The employee in this case, a school catering assistant, was suspended for alleged gross misconduct pending a disciplinary hearing to examine her use of e-cigarettes in front of pupils. The employee resigned in response to this as she felt she was being victimised and issued a claim against her employer. The UK Employment Tribunal dismissed the employee’s claim finding that there had been no breach of the employee’s contract in inviting her to attend a disciplinary hearing.

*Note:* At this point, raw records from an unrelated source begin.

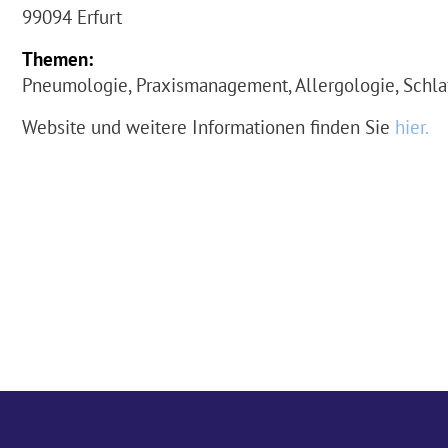
99094 Erfurt
Themen:
Pneumologie, Praxismanagement, Allergologie, Schl
Website und weitere Informationen finden Sie
hier.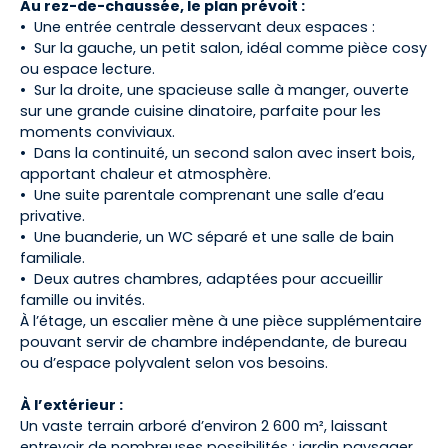
Au rez-de-chaussée, le plan prévoit :
Une entrée centrale desservant deux espaces :
Sur la gauche, un petit salon, idéal comme pièce cosy
ou espace lecture.
Sur la droite, une spacieuse salle à manger, ouverte
sur une grande cuisine dinatoire, parfaite pour les
moments conviviaux.
Dans la continuité, un second salon avec insert bois,
apportant chaleur et atmosphère.
Une suite parentale comprenant une salle d’eau
privative.
Une buanderie, un WC séparé et une salle de bain
familiale.
Deux autres chambres, adaptées pour accueillir
famille ou invités.
À l’étage, un escalier mène à une pièce supplémentaire
pouvant servir de chambre indépendante, de bureau
ou d’espace polyvalent selon vos besoins.
À l’extérieur :
Un vaste terrain arboré d’environ 2 600 m², laissant
entrevoir de nombreuses possibilités : jardin paysager,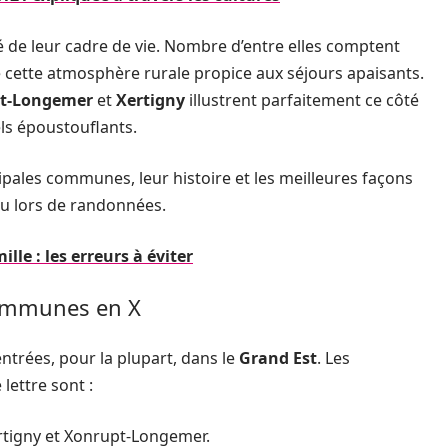
ité de leur cadre de vie. Nombre d’entre elles comptent
re cette atmosphère rurale propice aux séjours apaisants.
t-Longemer
et
Xertigny
illustrent parfaitement ce côté
els époustouflants.
ipales communes, leur histoire et les meilleures façons
 ou lors de randonnées.
lle : les erreurs à éviter
communes en X
rées, pour la plupart, dans le
Grand Est
. Les
lettre sont :
 Xertigny et Xonrupt-Longemer.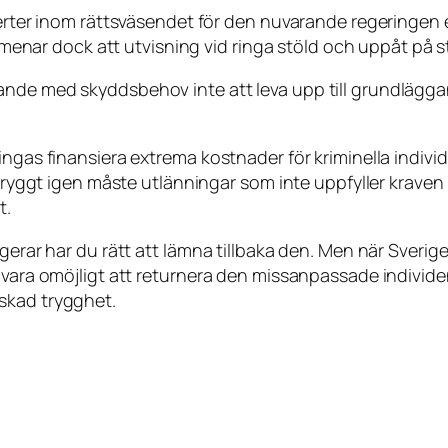
erter inom rättsväsendet för den nuvarande regeringen en a
er menar dock att utvisning vid ringa stöld och uppåt på 
ande med skyddsbehov inte att leva upp till grundlägga
ngas finansiera extrema kostnader för kriminella individ
i tryggt igen måste utlänningar som inte uppfyller krave
t.
gerar har du rätt att lämna tillbaka den. Men när Sverige 
vara omöjligt att returnera den missanpassade individen. I
skad trygghet.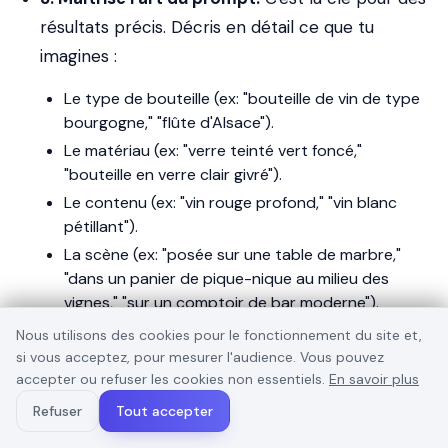
résultats précis. Décris en détail ce que tu
imagines :
Le type de bouteille (ex: "bouteille de vin de type
bourgogne," "flûte d'Alsace").
Le matériau (ex: "verre teinté vert foncé,"
"bouteille en verre clair givré").
Le contenu (ex: "vin rouge profond," "vin blanc
pétillant").
La scène (ex: "posée sur une table de marbre,"
"dans un panier de pique-nique au milieu des
vignes," "sur un comptoir de bar moderne").
L'éclairage (ex: "lumière douce et tamisée," "soleil
Nous utilisons des cookies pour le fonctionnement du site et,
de fin d'après-midi," "éclairage de studio
si vous acceptez, pour mesurer l'audience. Vous pouvez
professionnel").
accepter ou refuser les cookies non essentiels.
En savoir plus
Le style de l'étiquette (ex: "avec une étiquette
Refuser
Tout accepter
rectangulaire au design minimaliste et élégant,"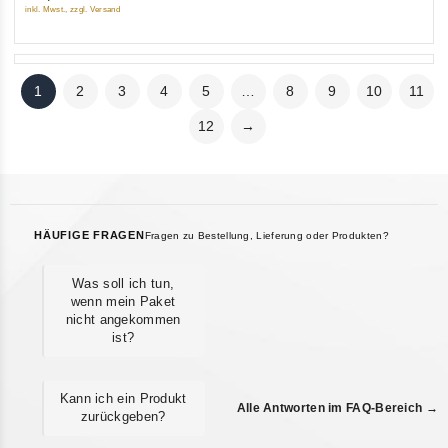
5
inkl. Mwst., zzgl. Versand
1
2
3
4
5
…
8
9
10
11
12
→
HÄUFIGE FRAGEN
Fragen zu Bestellung, Lieferung oder Produkten?
Was soll ich tun,
wenn mein Paket
nicht angekommen
ist?
Kann ich ein Produkt
Alle Antworten im FAQ-Bereich →
zurückgeben?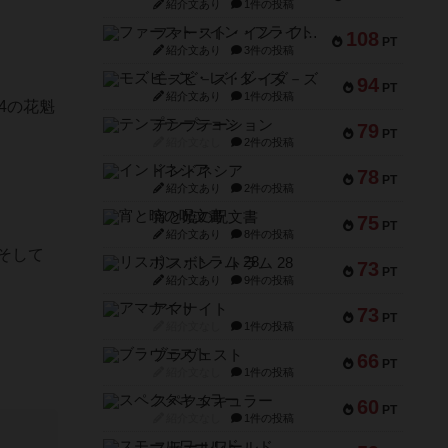
紹介文あり
1件の投稿
ファースト・イン・フライト
108
PT
紹介文あり
3件の投稿
モズビ－ズ・レイダ－ズ
94
PT
紹介文あり
1件の投稿
4の花魁
テンプテーション
79
PT
紹介文なし
2件の投稿
インドネシア
78
PT
紹介文あり
2件の投稿
宵と暁の呪文書
75
PT
紹介文あり
8件の投稿
そして
リスボン・トラム 28
73
PT
紹介文あり
9件の投稿
アマナイト
73
PT
紹介文なし
1件の投稿
ブラヴェスト
66
PT
紹介文なし
1件の投稿
スペクタキュラー
60
PT
紹介文なし
1件の投稿
スモールワールド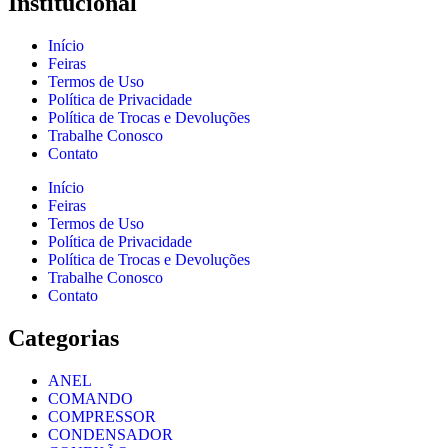
Institucional
Início
Feiras
Termos de Uso
Política de Privacidade
Política de Trocas e Devoluções
Trabalhe Conosco
Contato
Início
Feiras
Termos de Uso
Política de Privacidade
Política de Trocas e Devoluções
Trabalhe Conosco
Contato
Categorias
ANEL
COMANDO
COMPRESSOR
CONDENSADOR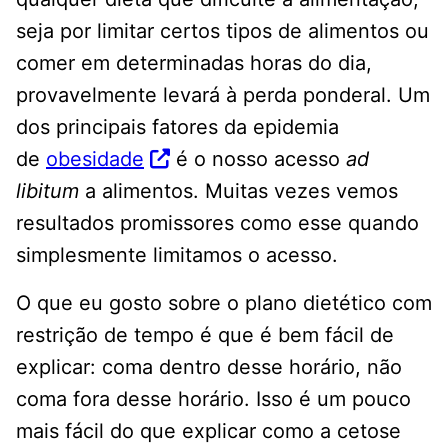
seja por limitar certos tipos de alimentos ou
comer em determinadas horas do dia,
provavelmente levará à perda ponderal. Um
dos principais fatores da epidemia
de
obesidade
é o nosso acesso
ad
libitum
a alimentos. Muitas vezes vemos
resultados promissores como esse quando
simplesmente limitamos o acesso.
O que eu gosto sobre o plano dietético com
restrição de tempo é que é bem fácil de
explicar: coma dentro desse horário, não
coma fora desse horário. Isso é um pouco
mais fácil do que explicar como a cetose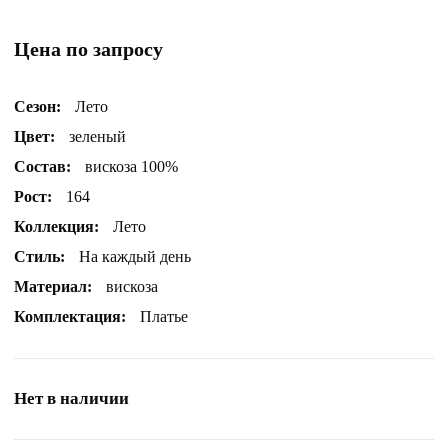
Цена по запросу
Сезон:
Лето
Цвет:
зеленый
Состав:
вискоза 100%
Рост:
164
Коллекция:
Лето
Стиль:
На каждый день
Материал:
вискоза
Комплектация:
Платье
Нет в наличии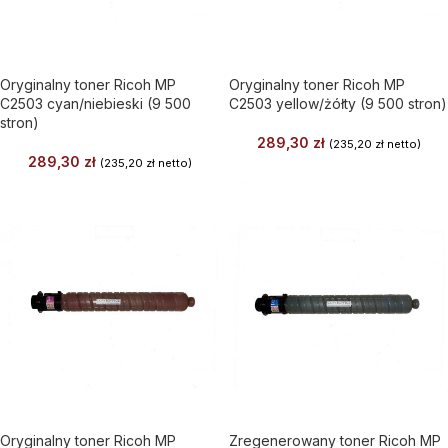
Oryginalny toner Ricoh MP
Oryginalny toner Ricoh MP
C2503 cyan/niebieski (9 500
C2503 yellow/żółty (9 500 stron)
stron)
289,30
zł
(
235,20
zł
netto)
289,30
zł
(
235,20
zł
netto)
Oryginalny toner Ricoh MP
Zregenerowany toner Ricoh MP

Although the Tribunal dismissed the employee’s claim, it went on to make some interesting remarks noting that the employee’s actions did not amount to gross misconduct in line with the respondent’s smoking policy as it did not expressly ban the use of e-cigarettes. This was a result of the policy being based on the UK’s Health Act 2006 which only covers tobacco products. Similarly Irish legislation which prohibits smoking in the workplace only prohibits tobacco products; e-cigarettes would accordingly not be covered.

This means that had the employee in the above case been dismissed, that dismissal may have been deemed unfair since the employee would technically not have breached the employer’s smoking policy.

This case highlights the need for employers to revise their employee handbook to include a policy in relation to e-cigarettes and to clearly communicate that policy to all employees.